Dataset entries
__________________________________________________

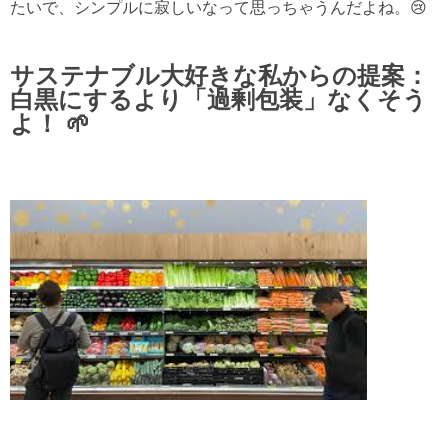
たいで、シンプルに寂しいなって思っちゃうんだよね。😢
サステナブル大好きな私からの提案：
白黒にするより「過剰包装」なくそう
よ！ 🌱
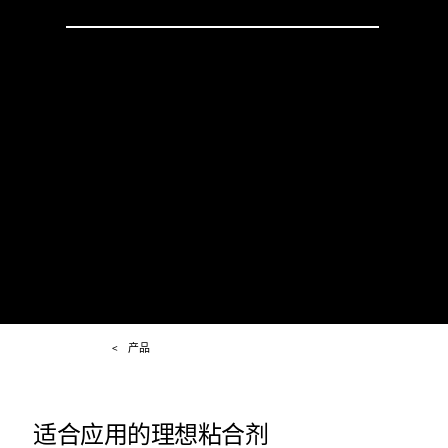
产品
适合应用的理想粘合剂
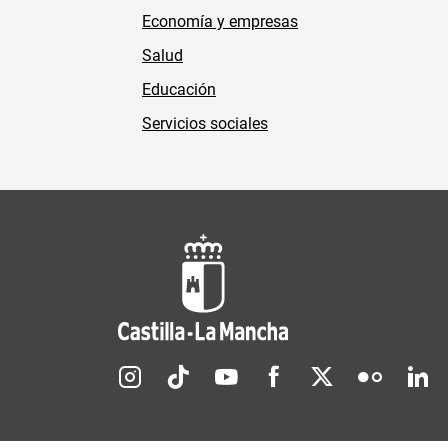
Economía y empresas
Salud
Educación
Servicios sociales
Redes sociales JCCM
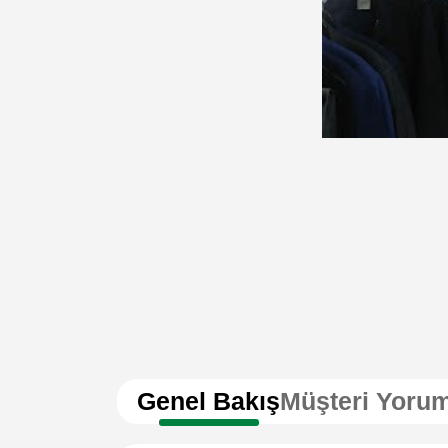
Genel Bakış
Müşteri Yorum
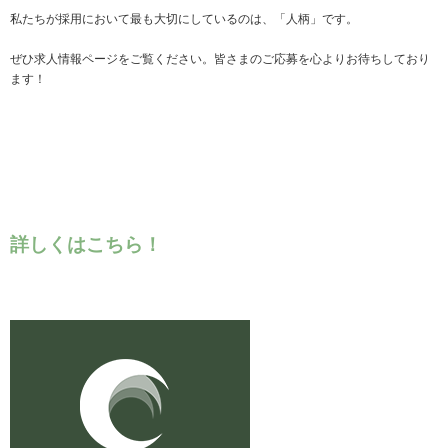
私たちが採用において最も大切にしているのは、「人柄」です。
ぜひ求人情報ページをご覧ください。皆さまのご応募を心よりお待ちしており
ます！
詳しくはこちら！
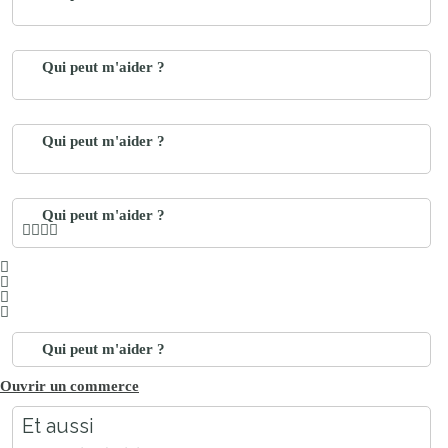
Qui peut m'aider ?
Qui peut m'aider ?
Qui peut m'aider ?
Qui peut m'aider ?
Ouvrir un commerce
Et aussi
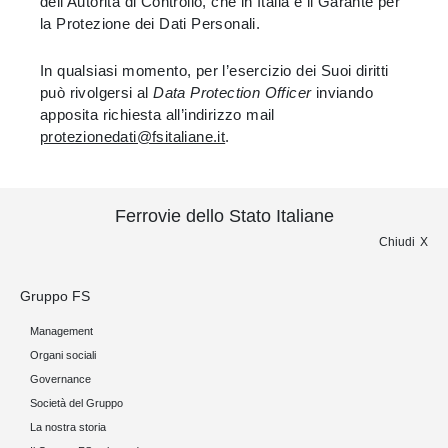
dell’Autorità di Controllo, che in Italia è il Garante per
la Protezione dei Dati Personali.
In qualsiasi momento, per l’esercizio dei Suoi diritti
può rivolgersi al
Data Protection Officer
inviando
apposita richiesta all’indirizzo mail
protezionedati@fsitaliane.it
.
Ferrovie dello Stato Italiane
Chiudi
Gruppo FS
Management
Organi sociali
Governance
Società del Gruppo
La nostra storia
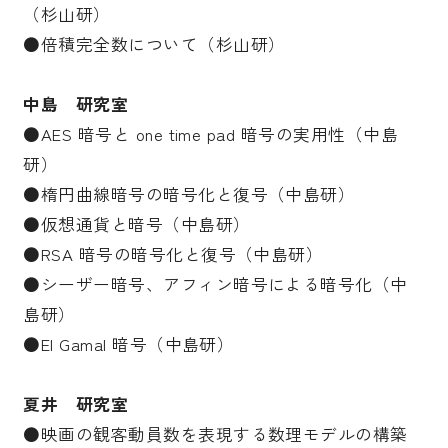
（杉山研）
●倍積完全数について（杉山研）
中島 研究室
●AES 暗号と one time pad 暗号の実用性（中島
研）
●楕円曲線暗号の暗号化と復号（中島研）
●仮想通貨と暗号（中島研）
●RSA 暗号の暗号化と復号（中島研）
●シーザー暗号、アフィン暗号による暗号化（中
島研）
●El Gamal 暗号（中島研）
夏井 研究室
●映画の観客動員数を表現する数理モデルの構築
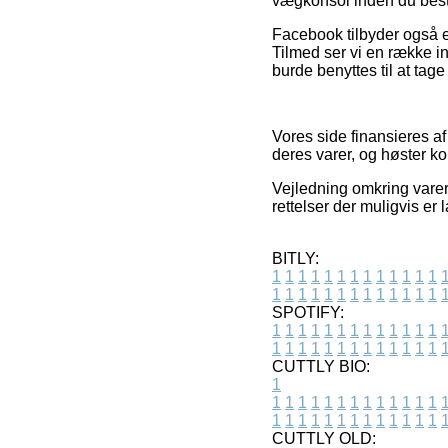
vægkonsol inden du besti
Facebook tilbyder også en
Tilmed ser vi en række i
burde benyttes til at tage 
Vores side finansieres a
deres varer, og høster k
Vejledning omkring varer
rettelser der muligvis er
BITLY:
1
1
1
1
1
1
1
1
1
1
1
1
1
1
1
1
1
1
1
1
1
1
1
1
1
1
SPOTIFY:
1
1
1
1
1
1
1
1
1
1
1
1
1
1
1
1
1
1
1
1
1
1
1
1
1
1
CUTTLY BIO:
1
1
1
1
1
1
1
1
1
1
1
1
1
1
1
1
1
1
1
1
1
1
1
1
1
1
1
CUTTLY OLD:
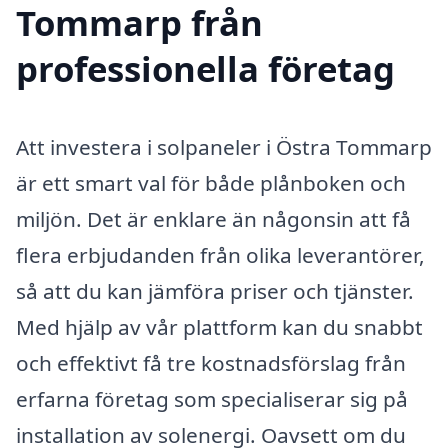
Tommarp från
professionella företag
Att investera i solpaneler i Östra Tommarp
är ett smart val för både plånboken och
miljön. Det är enklare än någonsin att få
flera erbjudanden från olika leverantörer,
så att du kan jämföra priser och tjänster.
Med hjälp av vår plattform kan du snabbt
och effektivt få tre kostnadsförslag från
erfarna företag som specialiserar sig på
installation av solenergi. Oavsett om du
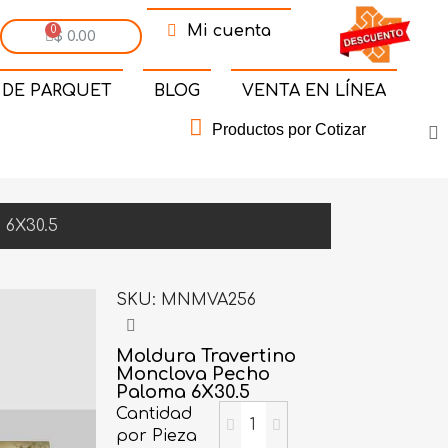
Mi cuenta
$ 0.00
 DE PARQUET
BLOG
VENTA EN LÍNEA
Productos por Cotizar
 6X30.5
SKU
MNMVA256
Moldura Travertino
Monclova Pecho
Paloma 6X30.5
Cantidad
por Pieza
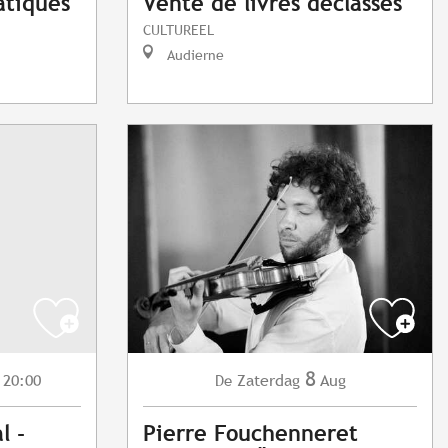
atiques
Vente de livres déclassés
CULTUREEL
Audierne
8
 20:00
Zaterdag
Aug
De
l -
Pierre Fouchenneret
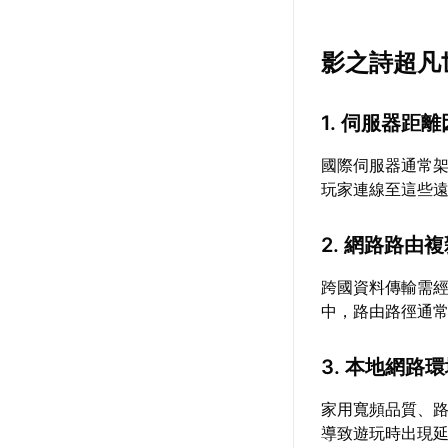
影之詩超凡
1. 伺服器距
國際伺服器通常
玩家連線至這些
2. 網路路由
跨國資料傳輸需
中，路由路徑通
3. 本地網路
家用寬頻品質、路
導致遊玩時出現延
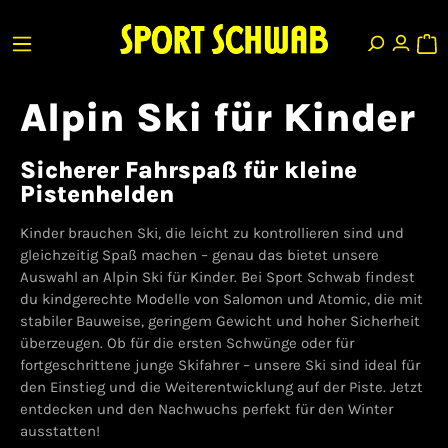
Alpin Ski für Kinder
Sicherer Fahrspaß für kleine
Pistenhelden
Kinder brauchen Ski, die leicht zu kontrollieren sind und
gleichzeitig Spaß machen – genau das bietet unsere
Auswahl an Alpin Ski für Kinder. Bei Sport Schwab findest
du kindgerechte Modelle von Salomon und Atomic, die mit
stabiler Bauweise, geringem Gewicht und hoher Sicherheit
überzeugen. Ob für die ersten Schwünge oder für
fortgeschrittene junge Skifahrer – unsere Ski sind ideal für
den Einstieg und die Weiterentwicklung auf der Piste. Jetzt
entdecken und den Nachwuchs perfekt für den Winter
ausstatten!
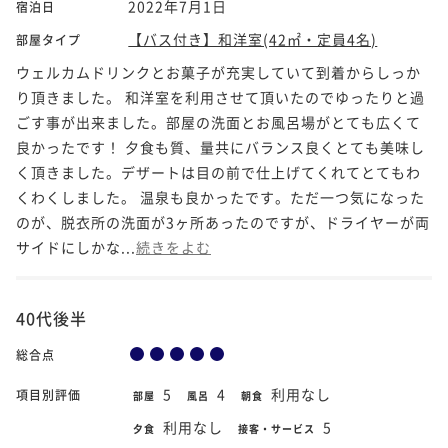
2022年7月1日
宿泊日
【バス付き】和洋室(42㎡・定員4名)
部屋タイプ
ウェルカムドリンクとお菓子が充実していて到着からしっか
り頂きました。 和洋室を利用させて頂いたのでゆったりと過
ごす事が出来ました。部屋の洗面とお風呂場がとても広くて
良かったです！ 夕食も質、量共にバランス良くとても美味し
く頂きました。デザートは目の前で仕上げてくれてとてもわ
くわくしました。 温泉も良かったです。ただ一つ気になった
のが、脱衣所の洗面が3ヶ所あったのですが、ドライヤーが両
サイドにしかな...
続きをよむ
40代後半
総合点
5
4
利用なし
項目別評価
部屋
風呂
朝食
利用なし
5
夕食
接客・サービス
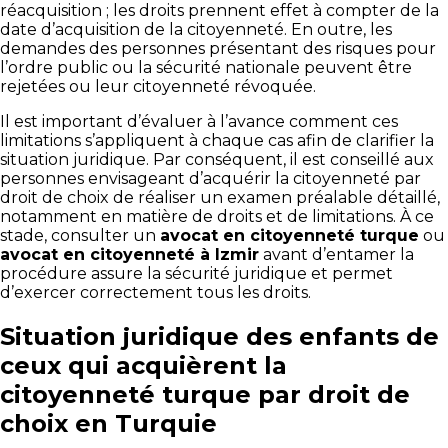
réacquisition ; les droits prennent effet à compter de la
date d’acquisition de la citoyenneté. En outre, les
demandes des personnes présentant des risques pour
l’ordre public ou la sécurité nationale peuvent être
rejetées ou leur citoyenneté révoquée.
Il est important d’évaluer à l’avance comment ces
limitations s’appliquent à chaque cas afin de clarifier la
situation juridique. Par conséquent, il est conseillé aux
personnes envisageant d’acquérir la citoyenneté par
droit de choix de réaliser un examen préalable détaillé,
notamment en matière de droits et de limitations. À ce
stade, consulter un
avocat en citoyenneté turque
ou
avocat en citoyenneté à Izmir
avant d’entamer la
procédure assure la sécurité juridique et permet
d’exercer correctement tous les droits.
Situation juridique des enfants de
ceux qui acquièrent la
citoyenneté turque par droit de
choix en Turquie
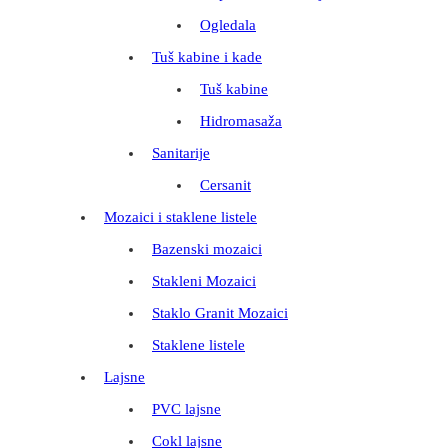
Ogledala
Tuš kabine i kade
Tuš kabine
Hidromasaža
Sanitarije
Cersanit
Mozaici i staklene listele
Bazenski mozaici
Stakleni Mozaici
Staklo Granit Mozaici
Staklene listele
Lajsne
PVC lajsne
Cokl lajsne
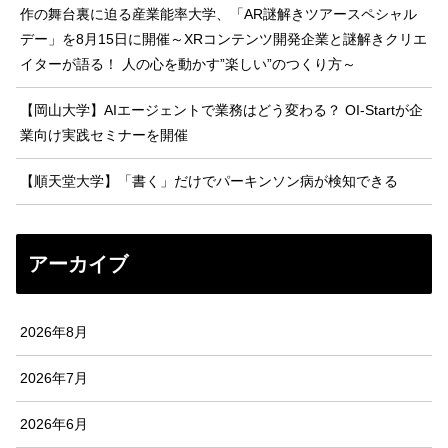
作の舞台裏に迫る産業能率大学、「AR謎解きツアースペシャル
デー」を8月15日に開催～XRコンテンツ開発企業と謎解きクリエ
イターが語る！ 人の心を動かす”楽しい”のつくり方～
【岡山大学】AIエージェントで業務はどう変わる？ OI-Startが企
業向け実践セミナーを開催
【順天堂大学】「書く」だけでパーキンソン病が検知できる
アーカイブ
2026年8月
2026年7月
2026年6月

__________________________________________________

#### What is expected:
Leave the pictures out and reproduce each record exactly as written.

#### Output of the task:
たいで、シンプルに寂しいなって思っちゃうんだよね。😢
サステナブル大好きな私からの提案：
白黒にするより「過剰包装」なくそう
よ！ 🌱
产品
适合应用的理想粘合剂
Economía y empresas
Salud
Educación
Servicios sociales
Redes sociales JCCM
Genel Bakış
Müşteri Yorum
私たちが採用において最も大切にしているのは、「人柄」です。
ぜひ求人情報ページをご覧ください。皆さまのご応募を心よりお待ちしており
ます！
詳しくはこちら！
Qui peut m'aider ?
Qui peut m'aider ?
Qui peut m'aider ?
Qui peut m'aider ?
Ouvrir un commerce
Et aussi
dell’Autorità di Controllo, che in Italia è il Garante per
la Protezione dei Dati Personali.
In qualsiasi momento, per l’esercizio dei Suoi diritti
può rivolgersi al
Data Protection Officer
inviando
apposita richiesta all’indirizzo mail
protezionedati@fsitaliane.it
.
Ferrovie dello Stato Italiane
Chiudi
Gruppo FS
Management
Organi sociali
Governance
Società del Gruppo
La nostra storia
（杉山研）
●倍積完全数について（杉山研）
中島 研究室
●AES 暗号と one time pad 暗号の実用性（中島
研）
●楕円曲線暗号の暗号化と復号（中島研）
●仮想通貨と暗号（中島研）
●RSA 暗号の暗号化と復号（中島研）
●シーザー暗号、アフィン暗号による暗号化（中
島研）
●El Gamal 暗号（中島研）
夏井 研究室
●映画の観客動員数を表現する数理モデルの構築
vægkonsol inden du besti
Facebook tilbyder også en
Tilmed ser vi en række i
burde benyttes til at tage 
Vores side finansieres a
deres varer, og høster k
Vejledning omkring varer
rettelser der muligvis er
BITLY:
1
1
1
1
1
1
1
1
1
1
1
1
1
1
1
1
1
1
1
1
1
1
1
1
1
1
SPOTIFY:
1
1
1
1
1
1
1
1
1
1
1
1
1
1
1
1
1
1
1
1
1
1
1
1
1
1
CUTTLY BIO:
1
1
1
1
1
1
1
1
1
1
1
1
1
1
1
1
1
1
1
1
1
1
1
1
1
1
1
CUTTLY OLD:
Tommarp från
professionella företag
Att investera i solpaneler i Östra Tommarp
är ett smart val för både plånboken och
miljön. Det är enklare än någonsin att få
flera erbjudanden från olika leverantörer,
så att du kan jämföra priser och tjänster.
Med hjälp av vår plattform kan du snabbt
och effektivt få tre kostnadsförslag från
erfarna företag som specialiserar sig på
installation av solenergi. Oavsett om du
Mi cuenta
$ 0.00
 DE PARQUET
BLOG
VENTA EN LÍNEA
Productos por Cotizar
 6X30.5
SKU
MNMVA256
Moldura Travertino
Monclova Pecho
Paloma 6X30.5
Cantidad
por Pieza
atiques
Vente de livres déclassés
CULTUREEL
Audierne
8
 20:00
Zaterdag
Aug
De
l -
Pierre Fouchenneret
影之詩超凡
1. 伺服器距
國際伺服器通常
玩家連線至這些
2. 網路路由
跨國資料傳輸需
中，路由路徑通
3. 本地網路
家用寬頻品質、路
導致遊玩時出現延
Alpin Ski für Kinder
Sicherer Fahrspaß für kleine
Pistenhelden
Kinder brauchen Ski, die leicht zu kontrollieren sind und
gleichzeitig Spaß machen – genau das bietet unsere
Auswahl an Alpin Ski für Kinder. Bei Sport Schwab findest
du kindgerechte Modelle von Salomon und Atomic, die mit
stabiler Bauweise, geringem Gewicht und hoher Sicherheit
überzeugen. Ob für die ersten Schwünge oder für
fortgeschrittene junge Skifahrer – unsere Ski sind ideal für
den Einstieg und die Weiterentwicklung auf der Piste. Jetzt
entdecken und den Nachwuchs perfekt für den Winter
ausstatten!
2022年7月1日
宿泊日
【バス付き】和洋室(42㎡・定員4名)
部屋タイプ
ウェルカムドリンクとお菓子が充実していて到着からしっか
り頂きました。 和洋室を利用させて頂いたのでゆったりと過
ごす事が出来ました。部屋の洗面とお風呂場がとても広くて
良かったです！ 夕食も質、量共にバランス良くとても美味し
く頂きました。デザートは目の前で仕上げてくれてとてもわ
くわくしました。 温泉も良かったです。ただ一つ気になった
のが、脱衣所の洗面が3ヶ所あったのですが、ドライヤーが両
サイドにしかな...
続きをよむ
40代後半
総合点
5
4
利用なし
項目別評価
部屋
風呂
朝食
利用なし
5
夕食
接客・サービス
réacquisition ; les droits prennent effet à compter de la
date d’acquisition de la citoyenneté. En outre, les
demandes des personnes présentant des risques pour
l’ordre public ou la sécurité nationale peuvent être
rejetées ou leur citoyenneté révoquée.
Il est important d’évaluer à l’avance comment ces
limitations s’appliquent à chaque cas afin de clarifier la
situation juridique. Par conséquent, il est conseillé aux
personnes envisageant d’acquérir la citoyenneté par
droit de choix de réaliser un examen préalable détaillé,
notamment en matière de droits et de limitations. À ce
stade, consulter un
avocat en citoyenneté turque
ou
avocat en citoyenneté à Izmir
avant d’entamer la
procédure assure la sécurité juridique et permet
d’exercer correctement tous les droits.
Situation juridique des enfants de
ceux qui acquièrent la
citoyenneté turque par droit de
choix en Turquie
Ogledala
Tuš kabine i kade
Tuš kabine
Hidromasaža
Sanitarije
Cersanit
Mozaici i staklene listele
Bazenski mozaici
Stakleni Mozaici
Staklo Granit Mozaici
Staklene listele
Lajsne
PVC lajsne
Cokl lajsne
作の舞台裏に迫る産業能率大学、「AR謎解きツアースペシャル
デー」を8月15日に開催～XRコンテンツ開発企業と謎解きクリエ
イターが語る！ 人の心を動かす”楽しい”のつくり方～
【岡山大学】AIエージェントで業務はどう変わる？ OI-Startが企
業向け実践セミナーを開催
【順天堂大学】「書く」だけでパーキンソン病が検知できる
アーカイブ
2026年8月
2026年7月
2026年6月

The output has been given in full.